On ne s’étonnera pas sans doute que nous ayons insisté sur cet épisode. Ce n’est pas ici un panégyrique, c’est une histoire. Il y a des devoirs de justice que l’historien ne saurait écarter. Quand une créature humaine a injustement souffert pendant sa vie, il ne faut pas permettre qu’elle soit calomniée après sa mort, et combien de lecteurs encore ne connaissent Favart et sa femme que par la correspondance de Grimm ! Maurice de Saxe, dans l’ivresse de sa passion, était capable de faire souffrir une femme et de la perdre ; une fois dégrisé, il honorait sa victime, et j’ose affirmer que, s’il eût connu les pages de Grimm, cette défense, en renouvelant ses remords, eussent soulevé son cœur d’indignation[1]. Il y a d’ailleurs autre chose dans cette aventure que l’aimable personne dont l’histoire vient de nous occuper.

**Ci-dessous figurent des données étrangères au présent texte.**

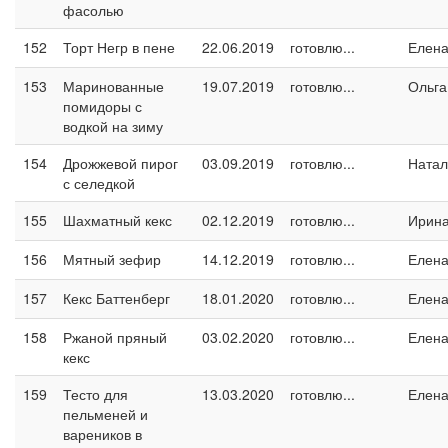
фасолью
152
Торт Негр в пене
22.06.2019
готовлю...
Елен
153
Маринованные
19.07.2019
готовлю...
Ольга
помидоры с
водкой на зиму
154
Дрожжевой пирог
03.09.2019
готовлю...
Натал
с селедкой
155
Шахматный кекс
02.12.2019
готовлю...
Ирин
156
Мятный зефир
14.12.2019
готовлю...
Елен
157
Кекс Баттенберг
18.01.2020
готовлю...
Елен
158
Ржаной пряный
03.02.2020
готовлю...
Елен
кекс
159
Тесто для
13.03.2020
готовлю...
Елен
пельменей и
вареников в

On parle souvent de la corruption des mœurs publiques au XVIIIe siècle, parce que l’on s’occupe seulement des classes qui étaient le plus en vue, de celles que le désœuvrement, joint à une culture raffinée, devait nécessairement pervertir ; on ne songe pas à la bourgeoisie, au tiers-état, à cette sève de la France qui devait s’épanouir avec tant de vigueur au soleil de 89. Ces existences laborieuses renfermaient des trésors d’honnêteté. Une quarantaine d’années après la période où nous a conduits cette étude, un des soldats de la révolution, grand ami des girondins et leur compagnon sur l’échafaud, l’abbé Fauchet, qui eut parfois d’admirables éclairs au milieu de ses divagations mystiques, signalait éloquemment ce cœur de la nation où vivaient toujours, malgré tout, l’instinct religieux et le sentiment moral. « Vous croyez la religion ébranlée, s’écriait-il, parce qu’une petite et bruyante multitude de génies sans frein et d’hommes sans mœurs

  1. La lettre de Grimm ne fut écrite qu’en 1772, à l’occasion de la mort de Mme Favart.